It Won’t Be the Stage

I joined a grief group soon after I moved to Georgia.

It was completely unlike me, but I was so broken and desperate for healing that I was willing to do something that I would have previously labeled as mortifying.

I showed up to a few of the meetings. I was the youngest person, the quietest person and the least certain that I wanted to be there.

It took maybe three sessions before I walked out a changed person. It had nothing to do with the discussions, people, videos, etc. (although they were all good things). I think I walked out a completely different person because it took choosing to become a different person to ever walk into that meeting in the first place.

Sometimes, we have to choose to do the things we never thought we would.

We have to be willing to walk out the path that we once labeled ourselves too good to tread on.

I was a pull-yourself-up-by-your-boot-straps-and-deal-with-it kind of girl for most of my adolescence. I didn’t need grief groups, counselors, or cry sessions. I was too strong for that, too proud for that.

But it wasn’t until I chose to do the things that sent my knees to the dirt that I learned how wrong I’ve seen the world.

I learned the value of doing things that are hard, that require me to sit among other broken people and say maybe we’re all really the same. Maybe I’m not better than anyone else. Maybe I am a poster child for weakness and that’s not as bad as it always seemed. Maybe weakness is where I always needed to start.

The world is going to tell you who you’re supposed to be and what you’re supposed to wear.

They’re going to tell you that you’ve got to be the loudest, the funniest, the crowd-drawer.

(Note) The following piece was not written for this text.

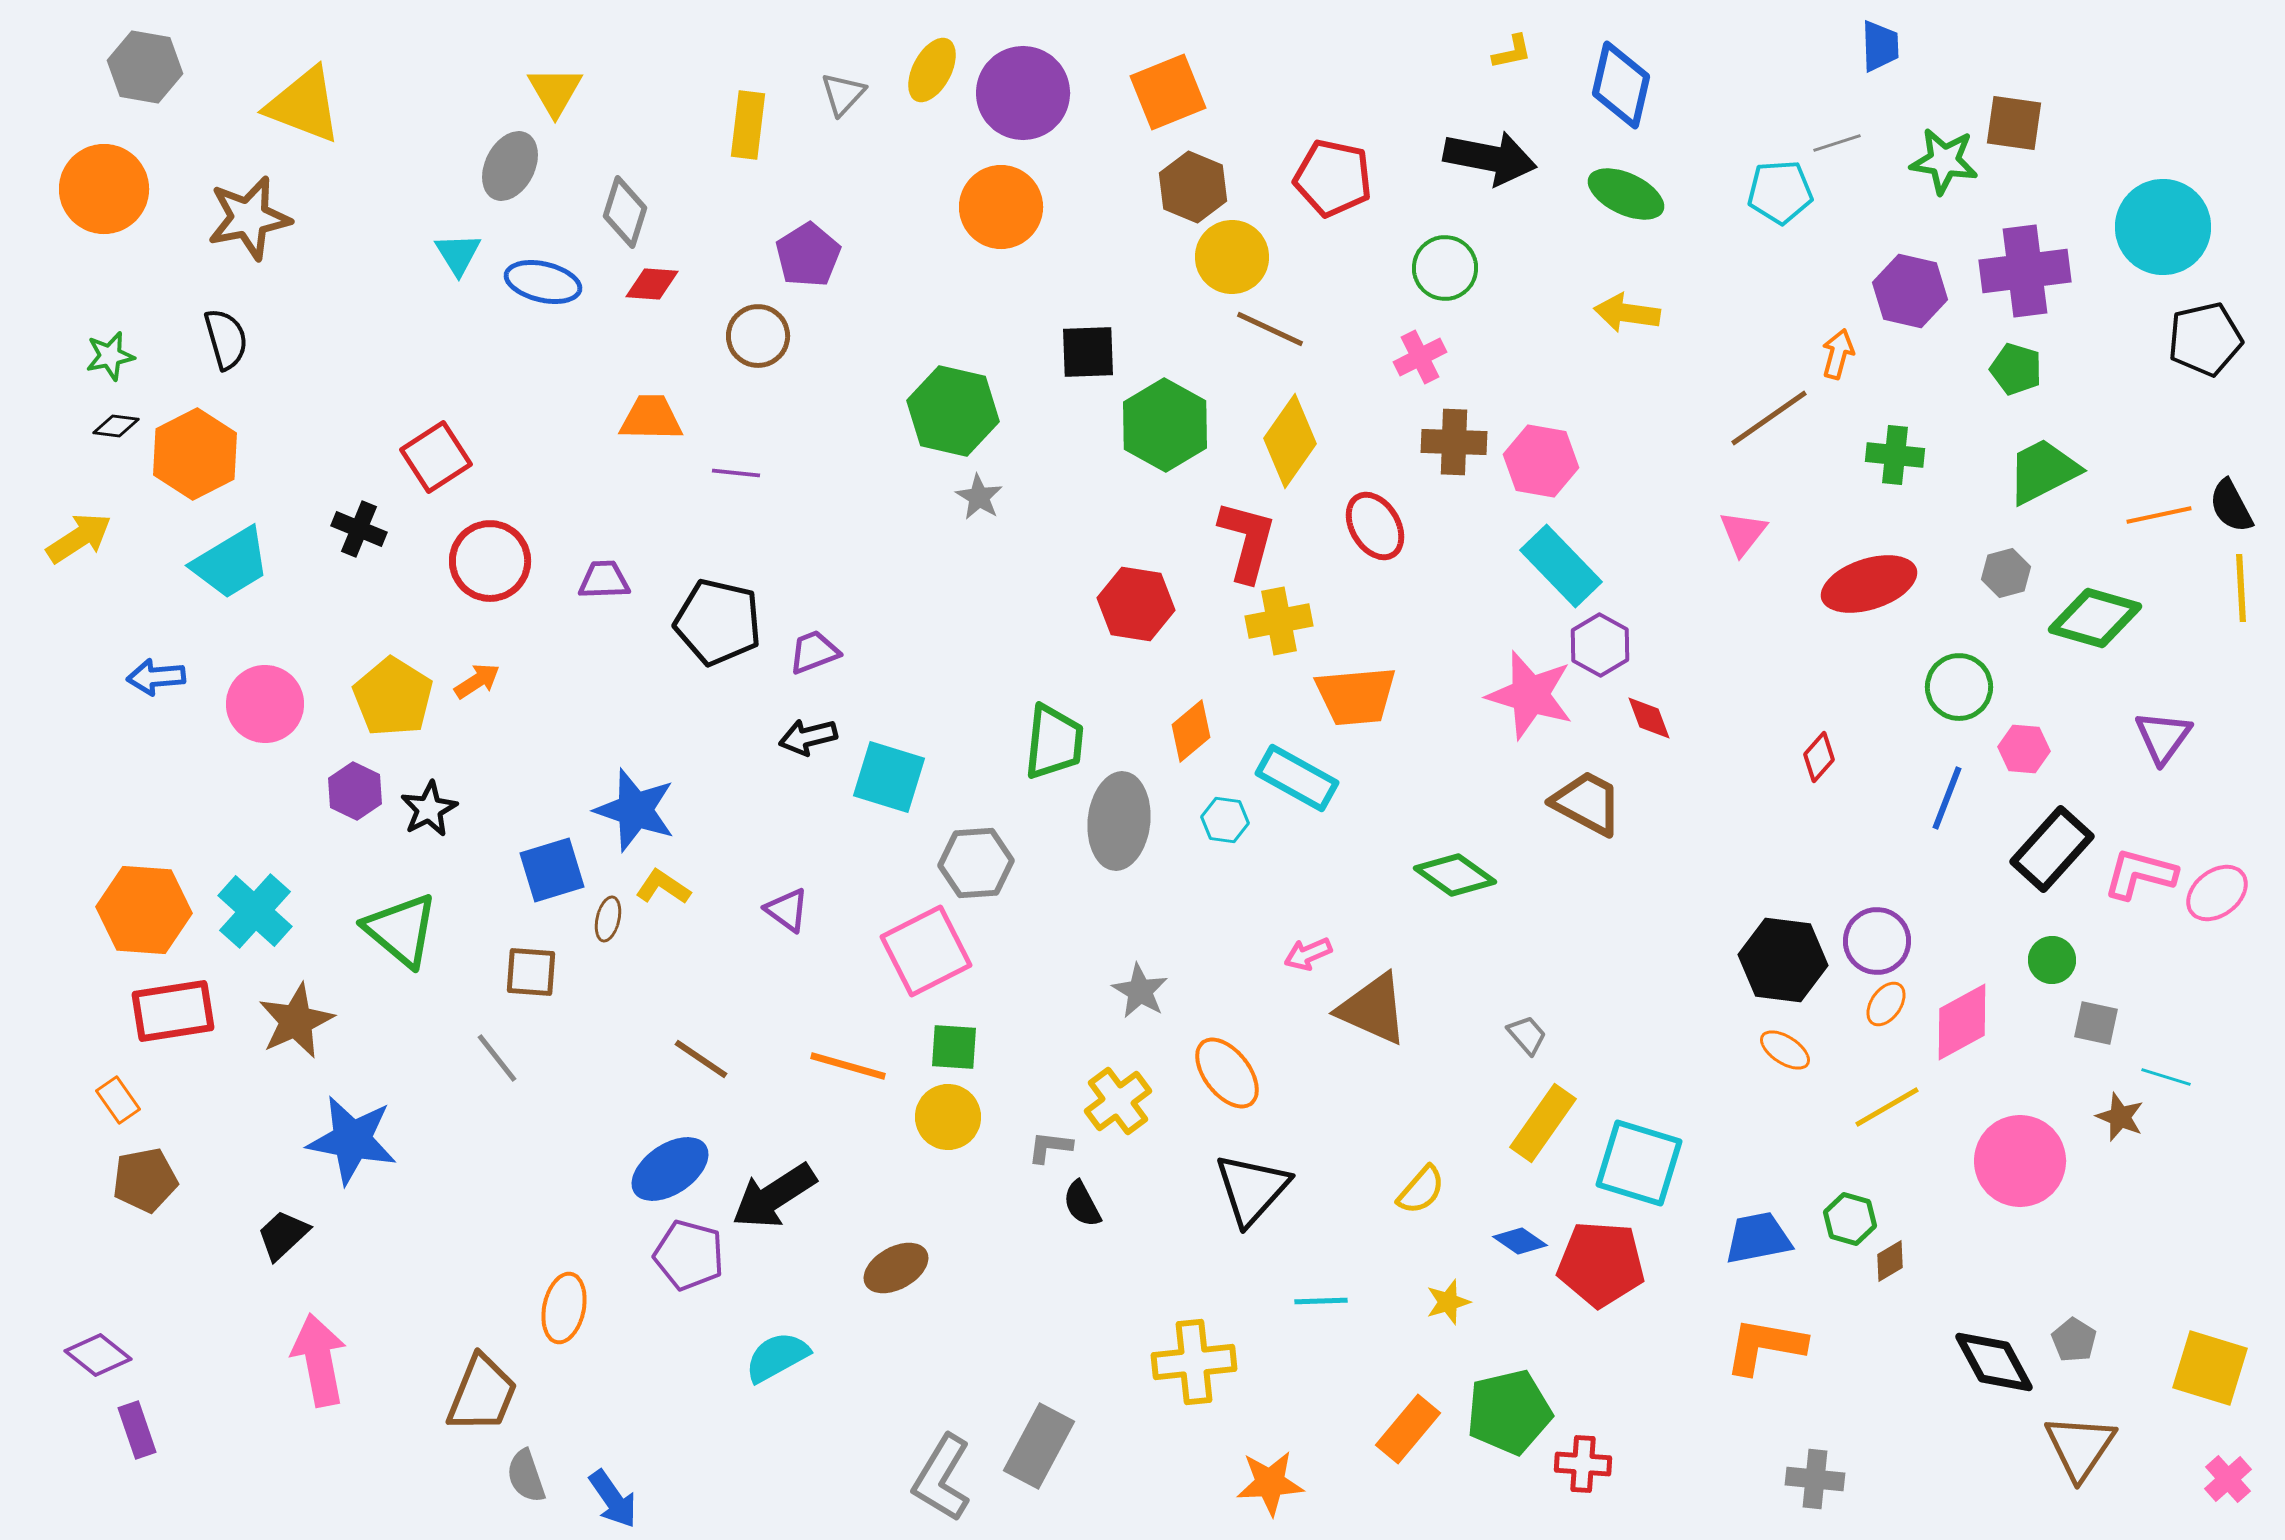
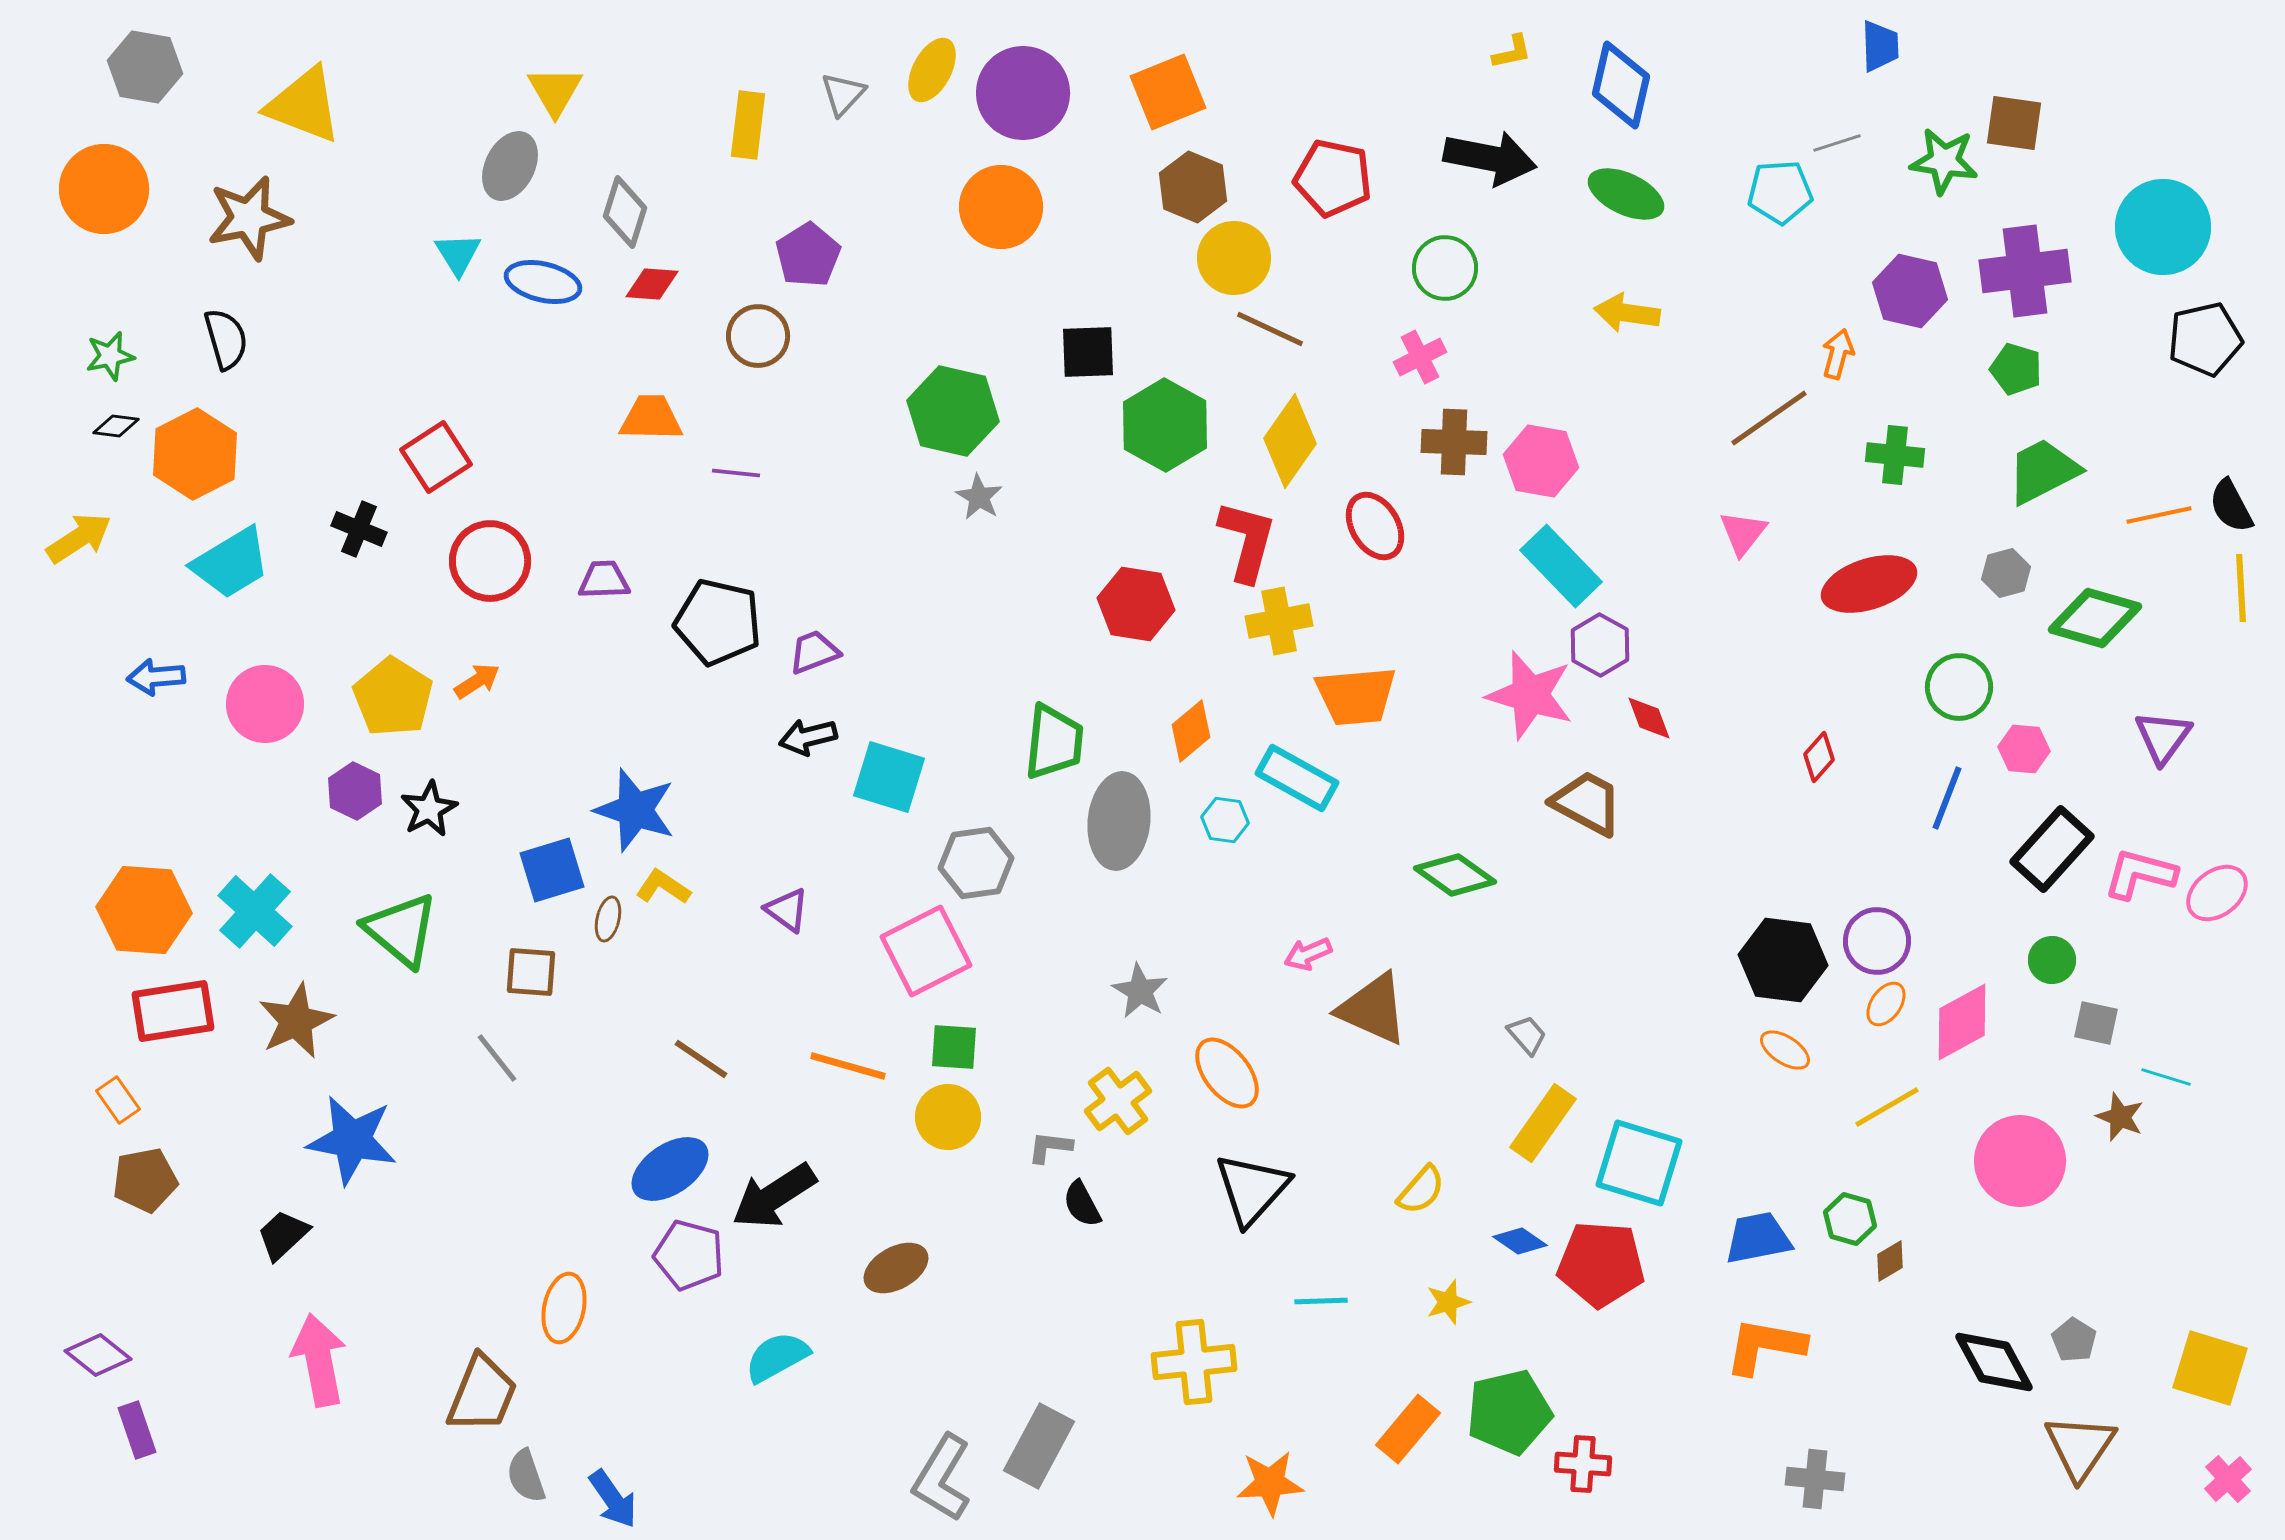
yellow circle at (1232, 257): moved 2 px right, 1 px down
gray hexagon at (976, 863): rotated 4 degrees counterclockwise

They’re going to expect you to wear dresses, suits, ties and pointed shoes. They’ll tell you that’s what makes a leader, that’s what makes a world changer. They’ll tell you that the behind the scenes people are important too. “There are no small parts,” that’s what they’ll say.

And what they’ll never know is that some of the greatest leaders, greatest world changers, some of the bravest people are those who pull the curtains and cheer for the people on the stage.

What they’ll never tell you is that Mother Teresa wasn’t a show stopper and she didn’t go looking for microphones and monuments built for her name. But she was a force; she wrestled hatred with her bare hands, and she won. At age 87, she lifted her arms in victory and heard the words, “Well done.”

They told us, “Leaders don’t go to grief groups, and world changers aren’t quiet. Difference makers don’t mop floors and brave people don’t wait for anything. Leaders push, they’re the people who build something and make things happen (even if what they built doesn’t last).”

But what I’ve learned of lasting change is from the people who choose the hard things, whose names aren’t the first among the credits. They learn how to listen first, and speak carefully. They weigh their words, bend their knees and know what it means to wait, to truly wait for something to grow.

They are not afraid of the platforms or the microphones, but they have no appetite for them, no fascination with them. They do not shrink at truth, but do not speak for the sake of being heard.

I took a journey of becoming the person I want to be when I stepped through the door that led me to that grief group. When I chose to become the person that I saw as weak, I started to do the things that actually make me stronger.

What I really needed was to step into a little back room with a few people, where I didn’t need to be liked, or to get a round of applause. I needed to sit among people who knew my kind of loss and admit that it was hard, but I was going to try. I had to decide that I was willing to do the work it would take (even if it took forever).

It was the little step that led to a change that has lasted.

It won’t be the stage, the fame, the applause, that will make you the kind of person you really want to be, or help you change the world in a deep-rooted way.

Mother Teresa’s don’t come by way of popularity.

It’s when you let go of the need to have anyone know your name, the need to be seen as strong or brave; that’s when you’ll change the world in a lasting way.